Степа нащупал на стуле рядом с кроватью брюки, шепнул:

— Извините… — надел их и хрипло спросил: — Скажите, пожалуйста, вашу фамилию?..

— Как? Вы и фамилию мою забыли? — тут неизвестный улыбнулся». И в улыбке этой, согласитесь, присутствует некая двусмысленность. «Как? Вы и фамилию мою забыли?» — спрашивает тот, чей «низкий, тяжелый голос» только что произнес: «Вот и я!»)

Воланда не узнает образованнейший Берлиоз, председатель МАССОЛИТа и однофамилец композитора Берлиоза, который ровно за сто лет до описанных событий (и именно в 1828 году), потрясенный гётевским «Фаустом», сочинил свои «Восемь сцен из «Фауста», легшие впоследствии в основу знаменитой его оперы-оратории «Осуждение Фауста» — с музыкальными образами Мефистофеля, и Маргариты, и Фауста, с незабываемой скачкой волшебных черных коней, на которых мчатся к пропасти Фауст и Мефистофель…

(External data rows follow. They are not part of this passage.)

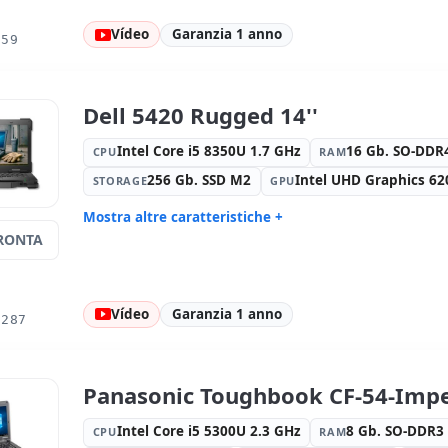
USB-C
1920x1080
Vídeo
Garanzia 1 anno
Porte video:
HDMI · Display Port
Multimedi
059
Lettore DN
Connettività:
2x RJ-45 · WIFI ·
Specifico p
Bluetooth · 4G
Internazio
Dell 5420 Rugged 14''
Altri:
Imballaggio hR
Dimension
Peso:
2.38 Kg.
Intel Core i5 8350U 1.7 GHz
16 Gb. SO-DD
CPU
RAM
256 Gb. SSD M2
Intel UHD Graphics 62
STORAGE
GPU
Mostra altre caratteristiche +
RONTA
Suono:
Realtek HDA
Rete:
Inte
Porte:
Serie · 3x USB 3.0
TFT 14 '' F
1920x1080
Vídeo
Garanzia 1 anno
Porte video:
HDMI · Mini Display
Multimedi
1287
Port
Connettività:
RJ-45 · WIFI
Specifico p
Internazio
Panasonic Toughbook CF-54-Impe
Altri:
Imballaggio hR
Dimension
Peso:
3.40 Kg.
Intel Core i5 5300U 2.3 GHz
8 Gb. SO-DDR
CPU
RAM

Увы, — в отличие от знаменитого однофамильца, должно быть, — Михаилу Александровичу Берлиозу, чья жизнь «складывалась так, что к необыкновенным явлениям он не привык», ничего не могут подсказать ни намеки на трагедию Гёте, столь насмешливо щедро демонстрируемые Воландом, ни даже предъявленный Воландом портсигар — «громадных размеров, червонного золота» — с дьявольским треугольником на крышке.

«И, право, я удивляюсь Берлиозу!.. — скажет Мастер. — Он человек не только начитанный, но и очень хитрый. Хотя в защиту его я должен сказать, что, конечно, Воланд может запорошить глаза и человеку похитрее».

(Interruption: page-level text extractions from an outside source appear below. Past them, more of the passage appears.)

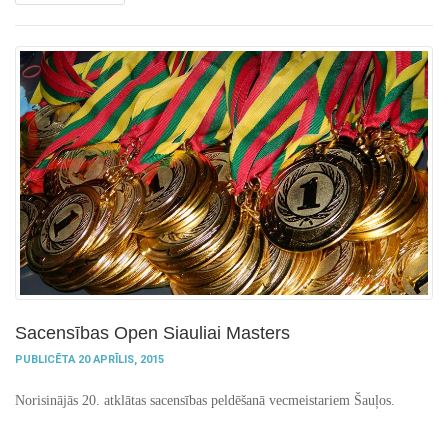
Sacensības Open Siauliai Masters
PUBLICĒTA 20 APRĪLIS, 2015
Norisinājās 20. atklātas sacensības peldēšanā vecmeistariem Šauļos.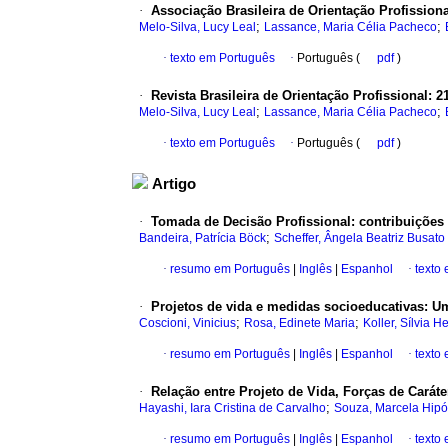
·
Associação Brasileira de Orientação Profissional
;
;
Melo-Silva, Lucy Leal
Lassance, Maria Célia Pacheco
·
texto em Português
·
Português (
pdf
)
·
Revista Brasileira de Orientação Profissional: 
;
;
Melo-Silva, Lucy Leal
Lassance, Maria Célia Pacheco
·
texto em Português
·
Português (
pdf
)
Artigo
·
Tomada de Decisão Profissional: contribuiçõe
;
Bandeira, Patrícia Böck
Scheffer, Ângela Beatriz Busato
·
resumo em Português
|
Inglês
|
Espanhol
·
texto
·
Projetos de vida e medidas socioeducativas: U
;
;
Coscioni, Vinicius
Rosa, Edinete Maria
Koller, Sílvia H
·
resumo em Português
|
Inglês
|
Espanhol
·
texto
·
Relação entre Projeto de Vida, Forças de Caráte
;
Hayashi, Iara Cristina de Carvalho
Souza, Marcela Hipól
·
resumo em Português
|
Inglês
|
Espanhol
·
texto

Воланда в романе узнают только двое — Мастер и Маргарита. Без предъявления инфернального треугольника и других атрибутов власти, еще до того, как видят его. Узнают независимо друг от друга и так согласно друг с другом — должно быть, по тому отблеску фантастики и чуда, которые реют вокруг Воланда и которых так жаждут они оба. («Лишь только вы начали его описывать… я уже стал догадываться…» — говорит Мастер; «Но к делу, к делу, Маргарита Николаевна, — произносит Коровьев. — Вы женщина весьма умная и, конечно, уже догадались о том, кто наш хозяин». Сердце Маргариты стукнуло, и она кивнула головой».) Эта их способность к приятию чуда, так противопоставляющая их Берлиозу, который «к необыкновенным явлениям не привык», сродни их причастности к чуду — к подвигу самоотречения, чуду творчества, чуду любви.

Воланда должен узнать читатель, союзник автора. Роман Булгакова — не аллегория и не детектив. Здесь ничего не нужно разгадывать и расшифровывать. Догадка поражает читателя в тот самый момент, когда Воланд появляется на Патриарших, и уже к концу первой главы сменяется уверенностью. Когда Мастер объясняет Ивану (в главе 13-й): «Вчера на Патриарших вы встретились с сатаной», — читатель уже давно все знает.